• [What needs to be done]
Go through the lines below one by one and count those holding the string "provide". Give the count alone.

• [Given records]
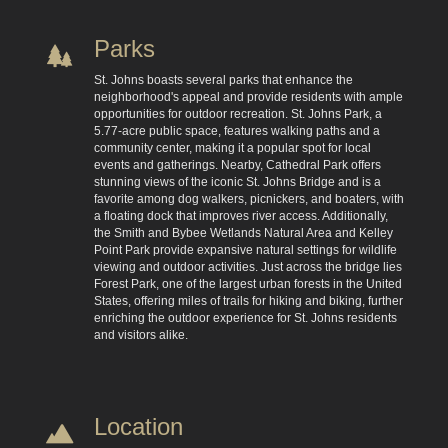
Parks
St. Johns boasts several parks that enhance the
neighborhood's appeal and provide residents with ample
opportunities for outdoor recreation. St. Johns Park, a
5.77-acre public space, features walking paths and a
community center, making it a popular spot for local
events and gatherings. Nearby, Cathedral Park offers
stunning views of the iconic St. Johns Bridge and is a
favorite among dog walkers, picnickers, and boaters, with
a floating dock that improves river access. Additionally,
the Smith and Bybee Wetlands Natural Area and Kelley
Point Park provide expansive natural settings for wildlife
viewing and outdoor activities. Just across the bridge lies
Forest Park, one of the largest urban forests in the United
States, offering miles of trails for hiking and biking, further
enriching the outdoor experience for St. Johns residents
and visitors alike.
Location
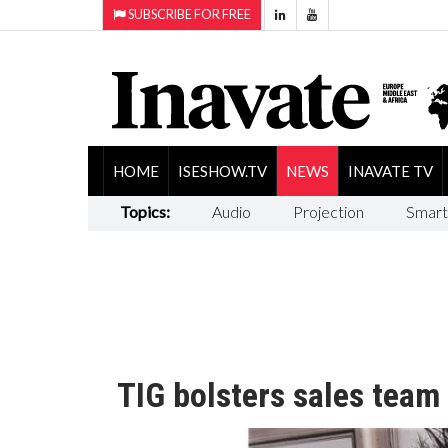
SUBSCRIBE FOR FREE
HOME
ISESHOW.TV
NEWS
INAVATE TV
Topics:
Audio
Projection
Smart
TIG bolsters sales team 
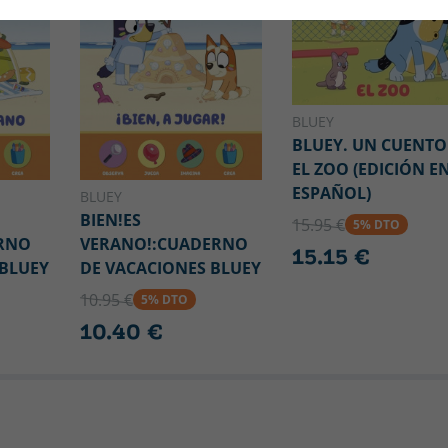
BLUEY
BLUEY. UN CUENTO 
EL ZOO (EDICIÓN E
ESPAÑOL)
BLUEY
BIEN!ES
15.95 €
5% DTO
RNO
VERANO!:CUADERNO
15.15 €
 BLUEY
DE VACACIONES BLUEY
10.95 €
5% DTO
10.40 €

...

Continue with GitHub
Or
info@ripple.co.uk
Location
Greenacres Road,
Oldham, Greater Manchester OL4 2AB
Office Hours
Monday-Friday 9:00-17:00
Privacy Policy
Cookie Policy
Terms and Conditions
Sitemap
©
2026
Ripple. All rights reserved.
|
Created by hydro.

• [Response to the task]
2